Rivolta Colpevole. La recensione del libro di Luciano Pettinacci

In foto: la copertina
la copertina
di Carlo Alberto Pari   
Tempo di lettura 2 min
Sab 7 Mar 2026 08:29 ~ ultimo agg. 5 Mar 16:35
Tempo di lettura 2 min

RECENSIONE di RIVOLTA COLPEVOLE

di Carlo Alberto Pari


Luciano Pettinacci è un Professore di scuola superiore ora in pensione. Rivolta colpevole è una sua opera. Non è un romanzo, è la storia della sua vita,
particolarmente concentrata sulla gioventù. Era la fine degli anni ‘60, un periodo considerato un fulcro portante della protesta giovanile nell’era moderna,
purtroppo, in parte degenerato nella lotta armata. Luciano, partito dalla meravigliosa Umbria, dove in quegli anni, povertà e bellezza danzavano in un ballo
triste ed armonioso, è approdato per necessità in Romagna, per poi frequentare l’università a Bologna, dove ha vissuto in primo piano la partecipazione ai gruppi
giovanili di sinistra ed anche anarchici. Folgorato o forse ingenuamente risucchiato dal gregge in transumanza, che allora, era sicuramente egemonico rispetto agli opposto estremi, ma tutti, assoggettati a pensieri spesso privi di autocritica, dove il dialogo era a senso unico, concentrati su se stessi, ognuno nella propria
battaglia, senza possibilità di revisione, o peggio, interessati alla considerazione del gruppo, più che al resto, come accade quasi sempre, in ogni “raggruppamento umano”. Purtroppo, gli estremismi generano spesso “mostri”, seppure minoritari, la lotta armata è stata il risultato finale, come accaduto agli opposti schieramenti, con gli attentati e le stragi di quegli anni. Luciano, fortunatamente, è rimasto fuori da ogni grave degenerazione, ma il suo racconto è estremamente interessante, soprattutto la sua analisi, rara, o forse unica.

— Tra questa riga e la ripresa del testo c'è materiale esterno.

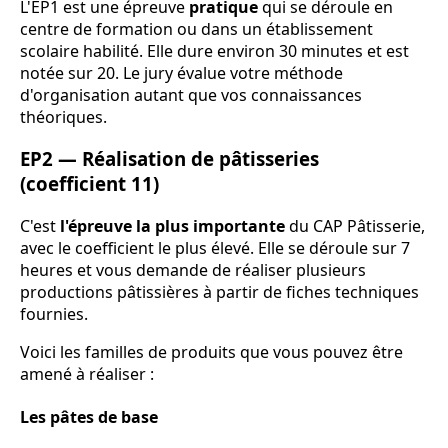
L'EP1 est une épreuve
pratique
qui se déroule en
centre de formation ou dans un établissement
scolaire habilité. Elle dure environ 30 minutes et est
notée sur 20. Le jury évalue votre méthode
d'organisation autant que vos connaissances
théoriques.
EP2 — Réalisation de pâtisseries
(coefficient 11)
C'est
l'épreuve la plus importante
du CAP Pâtisserie,
avec le coefficient le plus élevé. Elle se déroule sur 7
heures et vous demande de réaliser plusieurs
productions pâtissières à partir de fiches techniques
fournies.
Voici les familles de produits que vous pouvez être
amené à réaliser :
Les pâtes de base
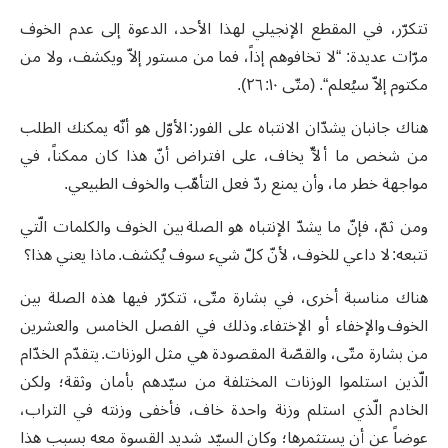
تتكرّر، في المقطع الإنجيلي لهذا الأحد، الدعوة إلى عدم الخوف
مرّات عديدة: “لا تخافوهم إذاً، فما من مستور إلاّ ويكشف، ولا من
مكتوم إلاّ سيُعلم“. (متّى ١٠: ٢٦).
هناك جانبان يشدّان الانتباه على الفور: الأوّل هو أنّه يمكنك الطلب
من شخص ما ألآّ يخاف، على افتراض أنّ هذا كان ممكناً، في
مواجهة خطر ما، وأن يمنع ردّ فعل التأهّب والخوف الطبيعي.
ومن ثمّ، فإنّ ما يشدّ الإنتباه هو الصلة بين الخوف والكلمات الّتي
تتبعه: لا داعي للخوف، لأنّ كلّ شيء سوف يُكشف. ماذا يعني هذا؟
هناك مناسبة أخرى، في بشارة متّى، تتكرّر فيها هذه الصلة بين
الخوف والإخفاء أو الإختفاء. وذلك في الفصل الخامس والعشرين
من بشارة متّى، والقصّة المقصودة هي مثل الوزنات. يتقدّم الخدّام
الّذين استلموا الوزنات المختلفة من سيّدهم بأمان وثقة؛ ولكن
الخادم الّذي استلم وزنة واحدة خاف، فأخفى وزنته في التراب،
عوضاً عن أن يستثمرها؛ وكان السيّد شديد القسوة معه بسبب هذا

Sostanzialmente, l’autore non si sente vittima, come sempre accade, perché le nostre difese tendono a giustificarci, con la consueta narrazione che sono sempre gli altri a spingerci nell’errore, Luciano si sente colpevole, perché non ha saputo giudicare e valutare il vero dal falso, l’ideologia, dall’ottusa chiusura, senza alcuna analisi oggettiva indipendente e realistica. Leggetelo, sarà come rivivere quegli anni.